DE102013201534A1 - Vehicle e.g. lorry, has electric connection conductor connected to traction drive, and sensor elements connected to evaluation unit, which is adapted to finish detection results of sensor elements to current position of contact point - Google Patents

Abstract

The vehicle has sense elements (8) arranged at a defined polling position along a sharpening lath (5) for local detection of a slip in the sharpening lath between a contact point and a connection point for current flow. The contact point of the sharpening lath is in sliding contact to a contact wire (1), and an electric connection conductor is connected to a traction drive at the connection point of the sharpening lath. The sensor elements are connected to an evaluation unit, which is adapted to finish detection results of the sensor elements to a current position of the contact point. The contact wire is designed as a forward conductor and backward conductor. The sense elements are designed as magneto-resistive sensors such as hall sensors. An independent claim is also included for a non-rail-road vehicle.

Description

The invention relates to a vehicle with an electric traction drive and with a current collector for feeding electrical energy from a driving path side arranged overhead line system according to the preamble of claim 1.

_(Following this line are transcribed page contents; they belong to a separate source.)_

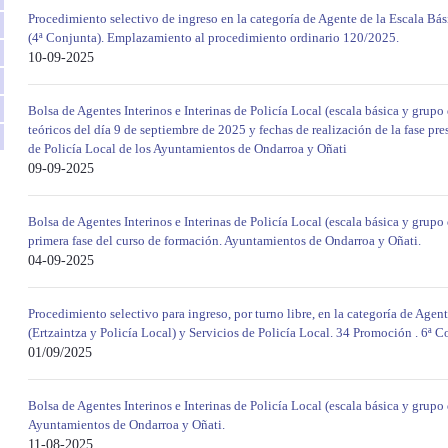
Procedimiento selectivo de ingreso en la categoría de Agente de la Escala Bási
(4ª Conjunta). Emplazamiento al procedimiento ordinario 120/2025.
10-09-2025
Bolsa de Agentes Interinos e Interinas de Policía Local (escala básica y grupo
teóricos del día 9 de septiembre de 2025 y fechas de realización de la fase pre
de Policía Local de los Ayuntamientos de Ondarroa y Oñati
09-09-2025
Bolsa de Agentes Interinos e Interinas de Policía Local (escala básica y grupo 
primera fase del curso de formación. Ayuntamientos de Ondarroa y Oñati.
04-09-2025
Procedimiento selectivo para ingreso, por turno libre, en la categoría de Agen
(Ertzaintza y Policía Local) y Servicios de Policía Local. 34 Promoción . 6ª Co
01/09/2025
Bolsa de Agentes Interinos e Interinas de Policía Local (escala básica y grupo 
Ayuntamientos de Ondarroa y Oñati.
11-08-2025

Such vehicles are widely used as electrically powered rail vehicles, but they are also known as non-rail road vehicles. The position of the contact point between a contact wire of the overhead contact line system and the contact strip changes continuously during the course of the journey. In rail-bound vehicles, this is due to the fact that the curve shape is approximated via track arcs by straight contact wire segments and the track wire course follows a straight line zigzag to uniform wear of the abrasive strips. In non-rail vehicles lateral driving inaccuracies are caused by steering movements within the lane and possibly lateral positioning movements of a pantograph with laterally traceable abrasive strips. While in rail vehicles usually unipolar overhead lines with a designed as a conductor contact wire and the track rails are as return conductors are for road vehicles two-pole overhead lines with a first, designed as a conductor contact wire and a parallel to this second trained as a return conductor contact wire in use. In any case, a continuous detection of the current position of the grinding contact point on the grinding bar of interest.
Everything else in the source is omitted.